Here’s a helpful tip from the Lifehacker book I mentioned in the previous post. Hack number 23 is “Set up a Morning Dash.”
Some days (most days?) it can seems almost impossible to get to anything on your next action list. Now, one of the very reasons that you have a next action list is to have some lines in the sand that enable you to say “no” to less important things that come up, so that you can focus on what you’ve determined to be most important.
But unexpected gear shifts will happen — which leads to another beauty of having a next action list: it enables you to re-evaluate and re-prioritize at a moment’s notice.
However, it remains true that we often feel that we have been unable to make the progress on things that we think we should. That’s where the morning dash comes in.
Gina Trapani writes:
There is one way to ensure that you’ll knock at least one thing off your list: dedicate the first hour of your day to your most important task before you check your email, or your paper inbox, or go to any meetings. …
Choose one task — even a small one — and tackle it first thing. Accomplishing something out of the gate sets the tone for the rest of your day and guarantees that no matter how many fires you’re tasked with putting out the minute you open your email client, you still can say you got something done.

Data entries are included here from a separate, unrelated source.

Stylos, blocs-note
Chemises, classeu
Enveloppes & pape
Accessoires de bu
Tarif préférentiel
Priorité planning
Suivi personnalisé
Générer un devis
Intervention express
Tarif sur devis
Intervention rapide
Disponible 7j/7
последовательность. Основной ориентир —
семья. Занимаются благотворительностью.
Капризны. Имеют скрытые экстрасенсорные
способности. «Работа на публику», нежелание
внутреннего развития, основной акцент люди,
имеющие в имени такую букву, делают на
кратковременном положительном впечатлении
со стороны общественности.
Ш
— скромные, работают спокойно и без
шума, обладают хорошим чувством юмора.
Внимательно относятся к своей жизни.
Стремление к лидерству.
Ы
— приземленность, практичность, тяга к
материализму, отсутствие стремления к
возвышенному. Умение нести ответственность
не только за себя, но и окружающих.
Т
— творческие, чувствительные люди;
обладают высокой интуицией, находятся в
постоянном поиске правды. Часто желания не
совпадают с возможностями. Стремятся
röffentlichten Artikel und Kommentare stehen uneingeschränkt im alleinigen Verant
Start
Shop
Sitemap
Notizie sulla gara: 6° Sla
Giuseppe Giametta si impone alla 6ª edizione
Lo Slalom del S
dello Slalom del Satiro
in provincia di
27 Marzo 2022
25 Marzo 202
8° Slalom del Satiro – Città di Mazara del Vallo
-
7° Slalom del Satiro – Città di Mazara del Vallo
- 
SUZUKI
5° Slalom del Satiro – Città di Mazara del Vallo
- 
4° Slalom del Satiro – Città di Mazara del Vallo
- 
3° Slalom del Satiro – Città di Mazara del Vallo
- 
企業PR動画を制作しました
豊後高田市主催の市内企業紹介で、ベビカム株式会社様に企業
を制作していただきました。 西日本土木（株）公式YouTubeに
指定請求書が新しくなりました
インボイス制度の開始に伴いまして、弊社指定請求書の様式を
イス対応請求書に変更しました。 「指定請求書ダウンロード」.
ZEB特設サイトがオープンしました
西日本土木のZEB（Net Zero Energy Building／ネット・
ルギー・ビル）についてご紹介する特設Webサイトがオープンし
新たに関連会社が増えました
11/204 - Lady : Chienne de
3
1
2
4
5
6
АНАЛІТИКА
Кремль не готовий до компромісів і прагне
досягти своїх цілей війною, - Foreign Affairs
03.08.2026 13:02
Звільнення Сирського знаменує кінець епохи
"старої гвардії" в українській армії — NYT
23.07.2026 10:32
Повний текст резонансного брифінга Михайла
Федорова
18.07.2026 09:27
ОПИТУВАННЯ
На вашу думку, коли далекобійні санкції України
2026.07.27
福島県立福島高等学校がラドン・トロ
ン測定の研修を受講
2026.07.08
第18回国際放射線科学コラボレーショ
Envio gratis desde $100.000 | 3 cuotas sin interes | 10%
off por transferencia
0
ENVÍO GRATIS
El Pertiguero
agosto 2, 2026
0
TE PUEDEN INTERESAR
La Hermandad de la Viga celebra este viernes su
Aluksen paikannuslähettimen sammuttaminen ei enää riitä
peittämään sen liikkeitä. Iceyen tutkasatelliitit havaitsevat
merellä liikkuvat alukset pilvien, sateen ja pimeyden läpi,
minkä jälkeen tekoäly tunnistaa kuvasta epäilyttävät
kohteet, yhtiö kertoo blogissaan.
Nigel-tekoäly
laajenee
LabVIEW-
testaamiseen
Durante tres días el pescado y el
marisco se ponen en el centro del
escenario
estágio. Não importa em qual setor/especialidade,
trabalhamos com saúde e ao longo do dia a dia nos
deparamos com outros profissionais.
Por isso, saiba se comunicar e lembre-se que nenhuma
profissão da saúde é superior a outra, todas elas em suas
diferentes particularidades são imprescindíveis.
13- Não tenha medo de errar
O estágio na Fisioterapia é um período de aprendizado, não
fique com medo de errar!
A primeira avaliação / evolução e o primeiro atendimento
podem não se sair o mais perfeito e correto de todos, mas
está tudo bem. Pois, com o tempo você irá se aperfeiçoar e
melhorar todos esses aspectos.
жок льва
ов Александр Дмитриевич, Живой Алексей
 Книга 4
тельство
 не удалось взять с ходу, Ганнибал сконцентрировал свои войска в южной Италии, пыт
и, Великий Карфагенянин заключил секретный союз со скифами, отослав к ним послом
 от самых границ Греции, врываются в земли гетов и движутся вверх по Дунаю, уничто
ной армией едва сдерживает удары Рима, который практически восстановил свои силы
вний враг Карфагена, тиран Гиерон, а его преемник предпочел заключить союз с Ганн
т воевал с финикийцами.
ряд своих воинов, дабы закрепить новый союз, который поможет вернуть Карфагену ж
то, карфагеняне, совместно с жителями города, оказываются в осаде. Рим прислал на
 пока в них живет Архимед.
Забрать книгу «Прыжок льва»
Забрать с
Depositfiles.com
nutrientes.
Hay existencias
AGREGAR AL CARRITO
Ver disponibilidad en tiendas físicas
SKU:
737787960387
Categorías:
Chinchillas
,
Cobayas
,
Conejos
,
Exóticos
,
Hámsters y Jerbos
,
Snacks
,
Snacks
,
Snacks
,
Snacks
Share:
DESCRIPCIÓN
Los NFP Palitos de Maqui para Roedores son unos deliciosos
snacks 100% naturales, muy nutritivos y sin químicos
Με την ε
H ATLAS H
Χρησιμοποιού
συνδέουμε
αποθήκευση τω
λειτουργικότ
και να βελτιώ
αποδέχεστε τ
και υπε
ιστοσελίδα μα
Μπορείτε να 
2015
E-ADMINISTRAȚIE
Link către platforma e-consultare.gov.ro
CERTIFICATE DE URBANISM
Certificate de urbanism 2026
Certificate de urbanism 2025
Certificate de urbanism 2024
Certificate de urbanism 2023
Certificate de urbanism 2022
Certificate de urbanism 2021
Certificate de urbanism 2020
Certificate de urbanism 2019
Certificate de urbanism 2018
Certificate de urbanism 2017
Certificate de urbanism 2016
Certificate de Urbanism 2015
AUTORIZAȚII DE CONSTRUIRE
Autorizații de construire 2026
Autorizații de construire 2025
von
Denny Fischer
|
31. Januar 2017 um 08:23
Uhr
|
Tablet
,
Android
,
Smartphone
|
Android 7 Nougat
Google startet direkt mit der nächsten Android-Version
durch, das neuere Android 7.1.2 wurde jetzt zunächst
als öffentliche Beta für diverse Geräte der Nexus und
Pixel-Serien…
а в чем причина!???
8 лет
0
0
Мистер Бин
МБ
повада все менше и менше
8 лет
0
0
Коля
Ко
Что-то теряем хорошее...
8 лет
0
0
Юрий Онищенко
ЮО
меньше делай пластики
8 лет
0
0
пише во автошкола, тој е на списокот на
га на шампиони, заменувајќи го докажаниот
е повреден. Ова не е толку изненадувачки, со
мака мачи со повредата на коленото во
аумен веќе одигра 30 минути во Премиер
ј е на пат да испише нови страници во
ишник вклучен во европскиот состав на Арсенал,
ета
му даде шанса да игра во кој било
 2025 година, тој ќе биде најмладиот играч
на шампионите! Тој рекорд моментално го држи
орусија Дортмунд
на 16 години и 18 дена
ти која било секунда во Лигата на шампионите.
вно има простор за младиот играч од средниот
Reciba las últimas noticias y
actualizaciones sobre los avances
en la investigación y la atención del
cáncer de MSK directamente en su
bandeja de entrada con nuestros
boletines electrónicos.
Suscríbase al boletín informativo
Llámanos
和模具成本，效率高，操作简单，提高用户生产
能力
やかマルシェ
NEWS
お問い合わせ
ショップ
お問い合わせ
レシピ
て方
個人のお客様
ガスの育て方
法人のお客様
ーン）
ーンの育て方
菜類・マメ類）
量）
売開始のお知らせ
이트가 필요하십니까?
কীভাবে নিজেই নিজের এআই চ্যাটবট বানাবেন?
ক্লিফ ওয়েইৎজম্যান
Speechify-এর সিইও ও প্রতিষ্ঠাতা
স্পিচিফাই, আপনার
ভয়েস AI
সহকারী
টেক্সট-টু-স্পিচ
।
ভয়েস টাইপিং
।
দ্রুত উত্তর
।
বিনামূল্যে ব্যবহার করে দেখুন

Julie Morgenstern, author of Never Check E-Mail In the Morning, makes the same point, which Trapani also quotes:
Change the rhythm of the workday by starting out with your own drumbeat….When you devote your first hour to concentrated work — a dash — the day starts with you in charge of it rather than the other way around. It’s a bold statement to the world (and yourself) that you can take control, pull away from the frenetic pace, and create the time for quiet work when you need it. In reality, if you don’t consciously create the space for the dashes, they won’t get done.
This is good advice. Peter Drucker himself suggests something similar, counseling us in The Effective Executive to “consolidate your time” into as large of chunks as possible. He writes:
The effective executive executive knows that he has to consolidate his discretionary time. He knows that he needs large chunks of time and that small driblets are no time at all. Even one quarter of the working day, if consolidated in large time units, is usually enough to get the important things done. But even three quarters of the working day are useless if they are only available as fifteen minutes here or half an hour there. (p. 49)
I’m on hour 3 of my morning dash right now — and I still feel like I need more time. But, time to get on with the rest of the day.